憧れの企業に入社したものの、配属されたのは予想とは全く異なる部署だったという経験を持つ方は少なくないでしょう。しかし、そんな一見不本意に思える状況こそが、世界を変える偉大なイノベーションの出発点になるかもしれません。2020年1月16日、ノーベル賞を受賞された吉野彰氏と田中耕一氏、そしてジャーナリストの池上彰氏による特別な座談会が開催されました。科学の歴史に名を残す天才たちの口から飛び出したのは、私たちが日常の仕事や生活に今すぐ活かせる、驚きに満ちた発想の転換法です。

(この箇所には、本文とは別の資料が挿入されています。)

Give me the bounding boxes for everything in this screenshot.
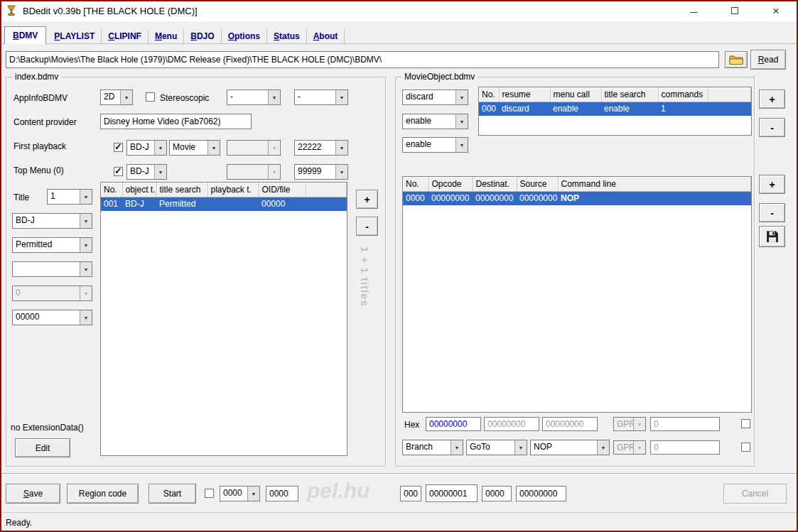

電気工学を専攻していた田中氏は、入社当時に周囲の優秀なスタッフに圧倒され、誰も手を付けていなかった化学の実験に挑んだことが転機になったと振り返ります。高校時代までに理系学問の基礎を幅広く網羅していたことが、想定外の分野で奇跡的な成果を生む土台となりました。実はリチウムイオン電池の開発者である吉野氏も、元々は電池の専門家ではなかったと明かします。専門知識に縛られない「素人の自由な視点」を持っていたからこそ、従来の常識を打ち破る画期的なバッテリーを生み出す局面を乗り越えられたのでしょう。
SNS上でもこのエピソードは大きな反響を呼んでおり、「畑違いの部署に配属されて悩んでいたけれど、元気が湧いてきた」「専門外だからこそ気づける視点を大切にしたい」といった前向きなコメントが続出しています。私自身も、一つの分野を極めることの重要性を認めつつも、未知の領域に飛び込む勇気や柔軟な思考こそがブレイクスルーを生む原動力になると確信しています。変化の激しい現代ビジネスにおいて、自らの専門に固執せず、異なる分野の知見を融合させる姿勢は、あらゆる職種において必須のスキルと言えるのではないでしょうか。
また、座談会では研究者がどのようにして頭を切り替えているのかという、興味深い私生活の様子も明かされました。吉野氏は自宅で仕事の話を一切せず、家族からは「いつも家でゴロゴロしている」と言われていたそうですが、本人はこれを「次のひらめきのための充電期間」と表現しています。まさに電池の生みの親にふさわしいユーモアあふれる例え話です。一方で田中氏も、あえて仕事とは別の世界に触れることで、新しいアイデアが生まれやすくなると語り、日常生活のオンとオフの切り替えがいかに重要であるかを強調されていました。
池上氏は、ニュース番組の模型制作で行き詰まった際、湯船に浸かった瞬間に素晴らしいアイデアが浮かんだ経験を語ります。このように、予期せぬ幸運な偶然から大発見を導き出す能力を「セレンディピティー」と呼びますが、これは決して選ばれた人だけに訪れる奇跡ではありません。吉野氏は、この幸運のチャンスは誰にでも平等に訪れるものであり、常に強い「問題意識」を持ち続けている人だけが、その兆候を敏感に検知できるのだと指摘します。漫然と過ごすのではなく、課題を胸に抱き続けることが大切です。
さらに、実験における致命的な失敗が、視点を変えることで世界的な大発見につながるケースもあります。田中氏の部下が化学実験で不要な反応を起こしてしまった際、それを失敗で終わらせず、別の視点から観察したことで質量分析への応用へとつながりました。失敗をただのミスと片付けず、成功の種へと反転させる執念こそが、科学を発展させる鍵となります。私たちは失敗を恐れがちですが、それを受け入れ、別の角度から問い直す心の余裕を持つことが、激動の時代を生き抜く最大の武器になるに違いありません。